Just to support the identification issue:
How many people do think that this is serious? Still, this can happen.
I can not avoid to quote LeVel and grietsc about such things: when I enter my bank, I must look into a camera that take a picture of my face, and sometimes I have to take off my glasses because the system won't recognize a face if I'm wearing them. And I think my glasses are much more needed that whatever kind of clothes there might be. What if a burqed woman want to enter the same bank? Is she allowed to enter just because religion forbid her to show her face in public? How much time until bank robbers will show up in burqas and are granted free access everywhere?
And what the camera does, the bank clerks should do themselves if they had not the automatic system. Try to enter a bank with your helmet on... And you can always take off your helmet, while you can't with burqa. It is "religious" and what is important is exactly the prohibition to show one's face. Very different from the scarf (@ sonza68 - emo-kids CAN brush their hair away, if requested, sso your comparison, unfortunately, is flawed. (and I am not sure it is not a shame that we can't ban emo-kids)).
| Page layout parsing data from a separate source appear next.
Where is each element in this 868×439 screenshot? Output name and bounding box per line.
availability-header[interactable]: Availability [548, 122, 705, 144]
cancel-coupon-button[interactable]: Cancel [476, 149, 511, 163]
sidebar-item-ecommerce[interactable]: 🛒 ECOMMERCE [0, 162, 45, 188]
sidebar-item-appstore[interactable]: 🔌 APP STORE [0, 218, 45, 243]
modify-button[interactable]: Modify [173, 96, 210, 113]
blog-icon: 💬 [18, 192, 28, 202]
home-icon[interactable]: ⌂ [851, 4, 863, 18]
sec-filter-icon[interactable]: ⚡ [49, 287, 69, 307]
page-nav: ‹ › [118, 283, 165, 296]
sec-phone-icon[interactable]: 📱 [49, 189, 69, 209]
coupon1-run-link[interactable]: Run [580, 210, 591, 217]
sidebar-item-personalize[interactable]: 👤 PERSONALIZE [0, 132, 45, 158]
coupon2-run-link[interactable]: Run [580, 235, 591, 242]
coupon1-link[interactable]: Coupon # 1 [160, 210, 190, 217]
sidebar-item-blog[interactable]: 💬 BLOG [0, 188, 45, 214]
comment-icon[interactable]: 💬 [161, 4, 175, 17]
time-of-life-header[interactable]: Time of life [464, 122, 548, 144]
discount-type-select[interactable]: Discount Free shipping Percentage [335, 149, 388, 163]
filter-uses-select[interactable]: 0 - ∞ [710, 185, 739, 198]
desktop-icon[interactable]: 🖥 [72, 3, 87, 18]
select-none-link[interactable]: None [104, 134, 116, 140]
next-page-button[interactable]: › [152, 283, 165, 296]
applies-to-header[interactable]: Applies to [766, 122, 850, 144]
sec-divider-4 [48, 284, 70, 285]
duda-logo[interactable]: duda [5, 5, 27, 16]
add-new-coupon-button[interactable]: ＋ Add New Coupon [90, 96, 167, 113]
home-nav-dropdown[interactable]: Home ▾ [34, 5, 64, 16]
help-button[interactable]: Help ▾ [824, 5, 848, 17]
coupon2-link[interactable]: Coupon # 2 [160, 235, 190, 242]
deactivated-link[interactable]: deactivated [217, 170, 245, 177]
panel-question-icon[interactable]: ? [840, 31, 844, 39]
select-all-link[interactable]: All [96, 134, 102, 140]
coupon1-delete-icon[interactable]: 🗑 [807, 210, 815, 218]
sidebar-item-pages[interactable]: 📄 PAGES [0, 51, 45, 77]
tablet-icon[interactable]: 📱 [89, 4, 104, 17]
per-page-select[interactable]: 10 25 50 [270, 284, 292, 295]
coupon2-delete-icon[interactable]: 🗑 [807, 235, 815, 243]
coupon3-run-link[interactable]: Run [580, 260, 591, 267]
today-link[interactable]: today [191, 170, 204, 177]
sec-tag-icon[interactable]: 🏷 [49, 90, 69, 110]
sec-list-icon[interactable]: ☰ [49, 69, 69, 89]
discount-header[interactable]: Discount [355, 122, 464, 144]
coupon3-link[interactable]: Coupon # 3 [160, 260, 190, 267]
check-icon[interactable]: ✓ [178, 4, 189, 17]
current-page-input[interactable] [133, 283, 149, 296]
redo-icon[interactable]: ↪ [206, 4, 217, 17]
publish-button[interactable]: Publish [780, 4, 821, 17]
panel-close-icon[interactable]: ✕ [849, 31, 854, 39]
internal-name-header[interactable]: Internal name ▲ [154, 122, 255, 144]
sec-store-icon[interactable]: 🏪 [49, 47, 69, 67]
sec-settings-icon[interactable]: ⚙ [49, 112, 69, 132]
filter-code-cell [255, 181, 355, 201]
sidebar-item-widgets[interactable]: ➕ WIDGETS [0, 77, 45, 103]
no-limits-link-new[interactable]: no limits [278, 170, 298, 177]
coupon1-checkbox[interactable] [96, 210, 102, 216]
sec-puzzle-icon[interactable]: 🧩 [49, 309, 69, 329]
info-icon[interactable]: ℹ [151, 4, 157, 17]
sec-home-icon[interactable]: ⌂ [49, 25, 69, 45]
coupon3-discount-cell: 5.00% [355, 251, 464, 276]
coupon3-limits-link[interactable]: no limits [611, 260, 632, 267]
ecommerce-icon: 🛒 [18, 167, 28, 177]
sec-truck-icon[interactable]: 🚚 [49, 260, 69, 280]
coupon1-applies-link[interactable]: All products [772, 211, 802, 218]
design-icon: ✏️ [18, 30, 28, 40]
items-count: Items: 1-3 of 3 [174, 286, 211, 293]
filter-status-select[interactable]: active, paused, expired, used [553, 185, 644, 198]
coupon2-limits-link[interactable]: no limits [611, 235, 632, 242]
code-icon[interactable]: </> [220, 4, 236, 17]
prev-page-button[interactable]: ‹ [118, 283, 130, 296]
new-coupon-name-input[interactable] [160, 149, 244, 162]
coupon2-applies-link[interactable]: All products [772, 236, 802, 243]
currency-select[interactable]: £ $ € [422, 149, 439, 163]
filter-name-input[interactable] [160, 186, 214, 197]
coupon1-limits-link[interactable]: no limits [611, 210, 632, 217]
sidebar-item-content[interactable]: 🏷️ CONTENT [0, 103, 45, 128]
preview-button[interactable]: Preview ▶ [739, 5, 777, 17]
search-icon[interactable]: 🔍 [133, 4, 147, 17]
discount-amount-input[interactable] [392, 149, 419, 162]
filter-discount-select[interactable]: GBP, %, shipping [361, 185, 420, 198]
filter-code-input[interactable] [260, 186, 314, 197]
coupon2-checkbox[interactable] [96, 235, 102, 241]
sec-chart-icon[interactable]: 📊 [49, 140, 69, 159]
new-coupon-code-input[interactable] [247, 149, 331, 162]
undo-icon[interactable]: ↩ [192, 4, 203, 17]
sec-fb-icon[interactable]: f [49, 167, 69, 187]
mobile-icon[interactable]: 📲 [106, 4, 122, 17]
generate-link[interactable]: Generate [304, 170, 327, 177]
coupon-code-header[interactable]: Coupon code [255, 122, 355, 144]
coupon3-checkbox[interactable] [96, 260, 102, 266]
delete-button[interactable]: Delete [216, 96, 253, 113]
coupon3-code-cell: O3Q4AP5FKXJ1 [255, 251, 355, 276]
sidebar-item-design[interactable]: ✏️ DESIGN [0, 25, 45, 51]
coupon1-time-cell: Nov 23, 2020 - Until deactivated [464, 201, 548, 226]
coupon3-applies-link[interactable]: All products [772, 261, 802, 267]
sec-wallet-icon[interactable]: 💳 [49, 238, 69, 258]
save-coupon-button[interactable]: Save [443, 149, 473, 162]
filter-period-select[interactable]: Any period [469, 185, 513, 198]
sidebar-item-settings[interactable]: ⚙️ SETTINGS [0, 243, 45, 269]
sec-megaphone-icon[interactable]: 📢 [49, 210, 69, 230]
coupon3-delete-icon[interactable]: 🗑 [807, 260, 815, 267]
The ability to identify someone is not dictated by some sort of fascism, but from the need of a society, and it's not a simple question of freedom submitted to law, because yes, this spoils some of our "freedoms", but the possibility of identifying you is part of the freedom of every other person you meet everyday, especially if they are interacting with you. So no freedom lost to one side means one freedom lost to the other. There is no exit.
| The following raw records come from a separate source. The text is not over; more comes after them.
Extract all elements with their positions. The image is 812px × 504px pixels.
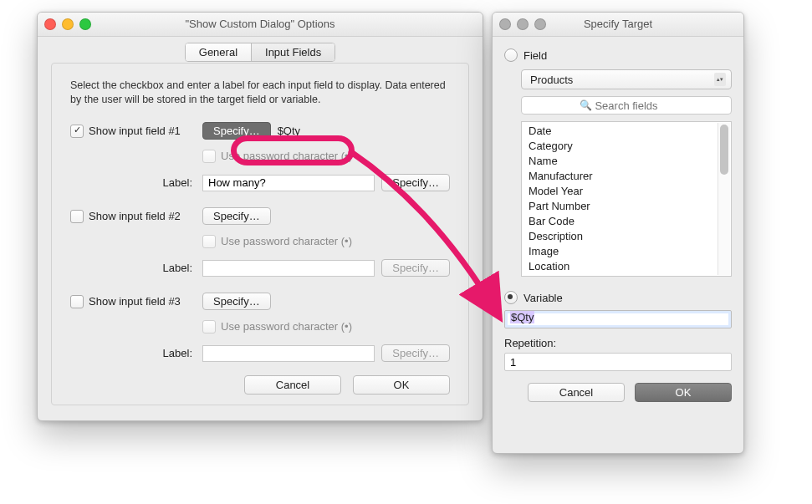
input-field-3-group: Show input field #3 Specify… Use passwor… — [70, 291, 450, 364]
list-item[interactable]: Name — [522, 154, 731, 169]
variable-name-value: $Qty — [510, 311, 534, 323]
list-item[interactable]: Location — [522, 259, 731, 274]
table-popup[interactable]: Products ▴▾ — [521, 69, 732, 89]
radio-variable-label: Variable — [523, 292, 563, 304]
input-field-2-group: Show input field #2 Specify… Use passwor… — [70, 206, 450, 279]
list-item[interactable]: Image — [522, 244, 731, 259]
show-input-3-checkbox[interactable] — [70, 295, 84, 308]
zoom-icon[interactable] — [534, 18, 546, 30]
instructions-text: Select the checkbox and enter a label fo… — [70, 79, 450, 107]
label-1-input[interactable] — [202, 175, 375, 191]
label-3-specify-button[interactable]: Specify… — [381, 344, 450, 362]
specify-target-3-button[interactable]: Specify… — [202, 293, 271, 310]
cancel-button[interactable]: Cancel — [528, 383, 625, 402]
show-custom-dialog-options-window: "Show Custom Dialog" Options General Inp… — [37, 12, 483, 421]
label-1-specify-button[interactable]: Specify… — [381, 174, 450, 191]
scrollbar[interactable] — [718, 123, 730, 275]
search-fields-input[interactable] — [521, 96, 732, 115]
show-input-2-checkbox[interactable] — [70, 210, 84, 223]
titlebar: Specify Target — [493, 13, 743, 37]
label-3-caption: Label: — [70, 347, 196, 359]
cancel-button[interactable]: Cancel — [244, 375, 341, 395]
list-item[interactable]: Category — [522, 139, 731, 154]
password-3-checkbox[interactable] — [202, 320, 216, 333]
ok-button[interactable]: OK — [353, 375, 450, 395]
repetition-label: Repetition: — [504, 337, 732, 349]
list-item[interactable]: Bar Code — [522, 214, 731, 229]
scrollbar-thumb[interactable] — [720, 125, 728, 175]
fields-listbox[interactable]: DateCategoryNameManufacturerModel YearPa… — [521, 121, 732, 277]
specify-target-1-button[interactable]: Specify… — [202, 122, 271, 140]
target-1-value: $Qty — [278, 125, 300, 137]
list-item[interactable]: Part Number — [522, 199, 731, 214]
window-title: "Show Custom Dialog" Options — [38, 13, 483, 36]
list-item[interactable]: Model Year — [522, 184, 731, 199]
password-1-checkbox[interactable] — [202, 150, 216, 163]
show-input-1-label: Show input field #1 — [89, 125, 181, 137]
repetition-input[interactable] — [504, 353, 732, 371]
label-2-caption: Label: — [70, 262, 196, 274]
tab-group: General Input Fields — [185, 43, 335, 62]
titlebar: "Show Custom Dialog" Options — [38, 13, 483, 37]
specify-target-window: Specify Target Field Products ▴▾ 🔍 DateC… — [492, 12, 744, 454]
search-icon: 🔍 — [580, 99, 592, 111]
panel-input-fields: Select the checkbox and enter a label fo… — [51, 63, 469, 405]
label-2-specify-button[interactable]: Specify… — [381, 259, 450, 277]
close-icon[interactable] — [44, 18, 56, 30]
show-input-3-label: Show input field #3 — [89, 295, 181, 308]
show-input-2-label: Show input field #2 — [89, 210, 181, 222]
password-1-text: Use password character (•) — [221, 150, 352, 162]
label-3-input[interactable] — [202, 345, 375, 362]
variable-name-input[interactable]: $Qty — [504, 310, 732, 328]
radio-field[interactable] — [504, 48, 518, 62]
list-item[interactable]: Description — [522, 229, 731, 244]
specify-target-2-button[interactable]: Specify… — [202, 207, 271, 225]
password-3-text: Use password character (•) — [221, 320, 352, 333]
zoom-icon[interactable] — [79, 18, 91, 30]
minimize-icon[interactable] — [62, 18, 74, 30]
ok-button[interactable]: OK — [635, 383, 732, 402]
password-2-text: Use password character (•) — [221, 235, 352, 247]
input-field-1-group: Show input field #1 Specify… $Qty Use pa… — [70, 120, 450, 194]
tab-input-fields[interactable]: Input Fields — [251, 43, 335, 61]
password-2-checkbox[interactable] — [202, 235, 216, 248]
radio-variable[interactable] — [504, 291, 518, 304]
chevron-updown-icon: ▴▾ — [714, 73, 726, 86]
label-1-caption: Label: — [70, 176, 196, 189]
minimize-icon[interactable] — [517, 18, 529, 30]
show-input-1-checkbox[interactable] — [70, 125, 84, 138]
tab-general[interactable]: General — [186, 43, 251, 61]
list-item[interactable]: Manufacturer — [522, 169, 731, 184]
close-icon[interactable] — [499, 18, 511, 30]
table-popup-value: Products — [530, 74, 573, 86]
label-2-input[interactable] — [202, 260, 375, 277]
radio-field-label: Field — [523, 49, 547, 62]
list-item[interactable]: Date — [522, 124, 731, 139]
Besides, Islam do not force burqa on women AT ALL, even if the burqa supporters say so. This is evident by looking at the fact that a great variety of veils exist, like chador, niqab, hijab, and other. Many islamic cultures allow a form of veil that leaves the face completely visible, so the presence of a more covering veil is a pure cultural heritage, not religious in a strict sense. I must also remember, just as a note, that cultural, or even religious dictates are not forcefully "good" just because they exist or are practiced (that would be the exact and similarly mindless opposite of those saying that what is different is therefore wrong), and tolerance means to have an open mind towards everything that is different, unknown and maybe better, it does not mean a passive acceptance of everything that meets the only requirement of being fancied by the first person you can meet in a street.